Tesla Inc TSLA CEO Elon Musk on Friday teased making a robot resembling TARS from the Christopher Nolan movie Interstellar, in addition to its humanoid robot Optimus.
What Happened: “Maybe Tesla should built it. Would be so cute,” Musk wrote on X. The CEO was responding to a video of a functional, walking TARS replica.
Musk is currently attempting to make Tesla a robotics, AI, and sustainable energy company in addition to an automaker with an increased push toward diverse fields such as robotics, energy storage, and autonomous driving. The company is already developing a humanoid robot by the name of Optimus.
Optimus, however, is very different from TARS. While the fictional robot has a cuboidal structure with moving cuboidal parts, Optimus resembles a human with moving hands capable of performing tasks around a factory.

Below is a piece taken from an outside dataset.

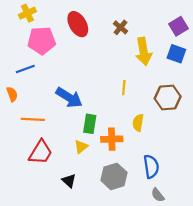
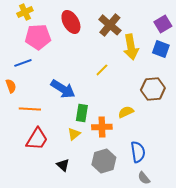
brown cross: (121, 27) -> (110, 25), size x1.6
yellow line: (124, 88) -> (102, 70), moved, turned 40
yellow semicircle: (138, 123) -> (126, 112), turned 56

Two Optimus bots are currently employed in Tesla's Fremont factory, taking cells off the end of the production line and placing them in containers, Musk confirmed in early June.
Why It Matters: During Tesla's annual shareholder meeting in June, Musk said that there will be at least one humanoid robot for every person in the world in the future, implying a total humanoid robot population of at least 10 billion or more, of which the EV company will have a significant share.
“While autonomous vehicle is a $5-$7 trillion market cap situation, Optimus is a $25 trillion market cap situation,” Musk, who is known to over-hype his company’s products, then said. The CEO himself admitted that he is “pathologically optimistic” but delivers in the end.
Following a major hardware revision by the end of this year or early next year, Tesla expects to commence limited production of the Optimus to work in its factories and test its capabilities, the CEO added.
Tesla also plans to unveil its dedicated robotaxi product on Aug. 8. The CEO, in April, said that dedicating to autonomous driving is a “blindly obvious move” for Tesla.
“Even if I got kidnapped by aliens tomorrow, Tesla will solve autonomy, maybe a little slower, but it would solve autonomy for vehicles at least,” Musk said at the company's first-quarter earnings call. “If somebody doesn’t believe Tesla is going to solve autonomy, I think they should not be an investor in the company.”